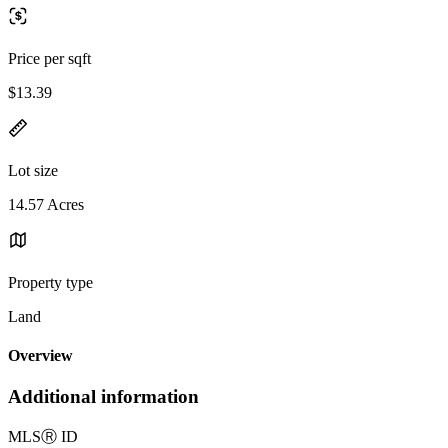
Price per sqft
$13.39
Lot size
14.57 Acres
Property type
Land
Overview
Additional information
MLS
Ⓡ
ID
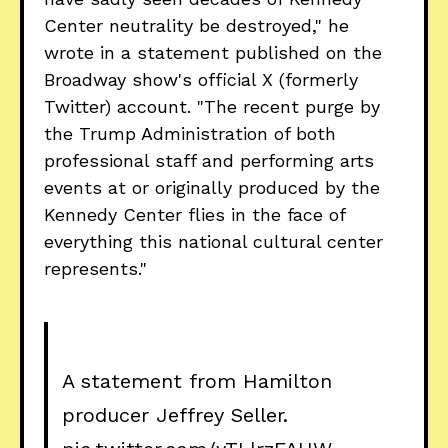
Center neutrality be destroyed," he
wrote in a statement published on the
Broadway show's official X (formerly
Twitter) account. "The recent purge by
the Trump Administration of both
professional staff and performing arts
events at or originally produced by the
Kennedy Center flies in the face of
everything this national cultural center
represents."
A statement from Hamilton
producer Jeffrey Seller.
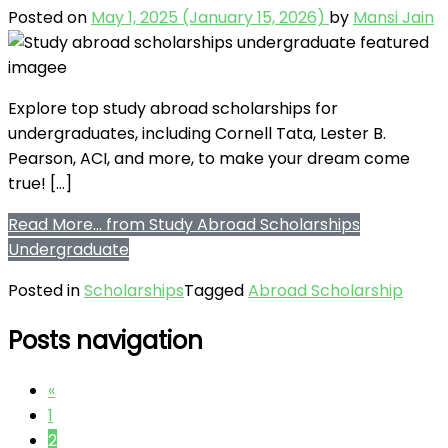
Posted on
May 1, 2025
(January 15, 2026)
by
Mansi Jain
Explore top study abroad scholarships for
undergraduates, including Cornell Tata, Lester B.
Pearson, ACI, and more, to make your dream come
true! […]
Read More…
from Study Abroad Scholarships
Undergraduate
Posted in
Scholarships
Tagged
Abroad Scholarship
Posts navigation
«
1
2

-------------------------

#### [YOUR INSTRUCTIONS]
Reproduce each line of the entries in which the word "from" is found.

#### [THE COMPLETED TASK]
A statement from Hamilton
from Study Abroad Scholarships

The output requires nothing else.